The XML to JSON transformation is done using XML::Simple to read the XML into a Perl hash and the JSON module is used to encode into JSON.
How could I do the same job but using the definitions from the XSD Schema to load the XML with the right type for each field?
I need to use the XSD because it may happen that text field are made of only numbers.
Well, the summary answer is - you can't do what you're trying to do, the way you're trying to do it.
XML is a 'deeper' structure than JSON, in that it has style sheets and attributes, so inherently you'll be discarding data in the transformation process. How much is acceptable to discard is always going to be a case by case sort of thing.
More importantly - both XML and JSON are designed with similar use cases - to be machine readable/parsable. Almost everything that can 'read' JSON programatically can also read XML because libraries for both are generally available.
And most importantly of all - Don't use XML::Simple as it's not "Simple" it's for "Simple" XML. Which yours isn't.
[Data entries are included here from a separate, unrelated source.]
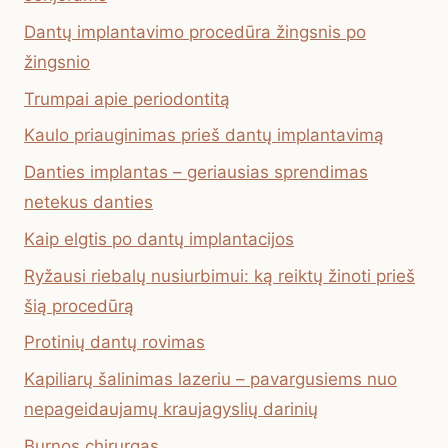
Dantų implantavimo procedūra žingsnis po
žingsnio
Trumpai apie periodontitą
Kaulo priauginimas prieš dantų implantavimą
Danties implantas – geriausias sprendimas
netekus danties
Kaip elgtis po dantų implantacijos
Ryžausi riebalų nusiurbimui: ką reiktų žinoti prieš
šią procedūrą
Protinių dantų rovimas
Kapiliarų šalinimas lazeriu – pavargusiems nuo
nepageidaujamų kraujagyslių darinių
Burnos chirurgas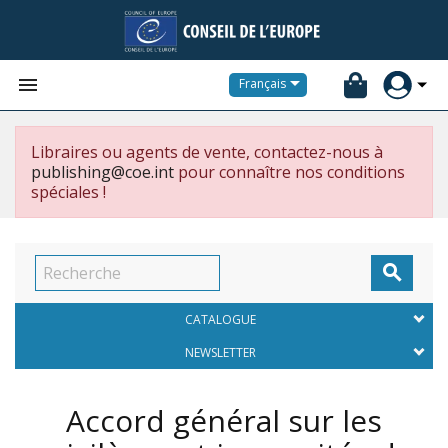


Français
Libraires ou agents de vente, contactez-nous à
publishing@coe.int
pour connaître nos conditions
spéciales !

CATALOGUE
NEWSLETTER
Accord général sur les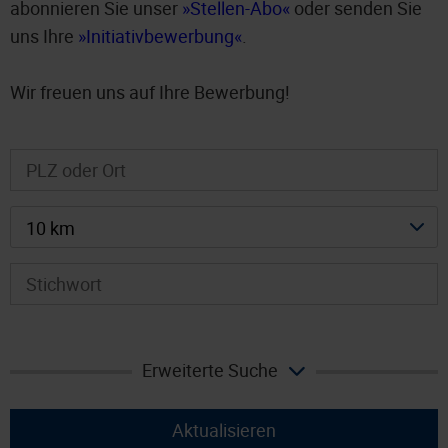
abonnieren Sie unser
Stellen-Abo
oder senden Sie
uns Ihre
Initiativbewerbung
.
Wir freuen uns auf Ihre Bewerbung!
10 km
Erweiterte Suche
Aktualisieren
Both XML::Twig and XML::LibXML are much better tools for almost any XML parsing job.
So really - what you need to do is backtrack a bit, and explain what you're trying to accomplish and why.
Failing that though - I would probably try a simplistic 'type test' within perl, using regex to detect if something is 'just' numeric, or 'just' boolean, and treat everything else as string.

Are JSON schemas necessary for defining the structure of a JSON?

I am asking this because I see that the current JSON schema draft (http://json-schema.org/) proposes to have the schema of JSON in the following way:
for the JSON :
{
"a":"abc"
"b": 123
}
the schema proposed in the draft is like
{
"type":"object"
"properties":{
"a": {"type":"string"}
"b": {"type":"integer"}
}
}
My question here is does the JSON itself not define its structure? Is a separate schema necessary?
The schema proposed by the draft validates the JSON that have the above structure and those JSON are always of the format
{
"a":"string"
"b": 1 (or some number)
}
So what is the need of a separate schema for JSON. We can simply use the JSON to define its structure also.
PS. I know that we can specify some restrictions on the values that the JSON can take through the schemas proposed in the draft, but from the point of view of defining structure of a JSON, are the proposed schemas necessary?
The JSON itself does not define the structure. For example, I could write:
{
"a": "string",
"b": "another string"
}
That's also valid JSON - but it's "differently structured" JSON, because "b" is now a string. But your API might only accept JSON with a particular structure, so although it's valid JSON, it's not the shape you need.
Now, do you need JSON Schema to define the structure of your JSON data? No. You could instead say:
The value must be an object. It must have two properties:
"a" - must be a string
"b" - must be an integer
A programmer could understand this very easily, with no squiggly brackets or anything.
However, there are advantages to having a machine-readable description of the format, because it lets you automate various things (e.g. testing, generating documentation, generating code/classes, etc.)
Edit: As pointed out in the comments, you can take the type information from some example data, and use that as a model for other data. In this case, you're basically using your example data as a super-basic schema.
For very simple constraints (basic type), this works. However, how would you say that "b" has to be an integer instead of a float? How do you say that "b" must be > 0? How do you say that "a" must not be the empty string ("")?
There are indeed tools that generate a basic JSON Schema from example data - however, the resulting schema usually requires a bit of tweaking to actually describe the format (e.g. min/max, required/optional properties, etc.).
Until now have never been necessary and in the short term I don't think it gets to be.
I personally like JSON because its simplicity, portability and flexibility.
I don't see even major brands using that schema so until now they don't take its serious.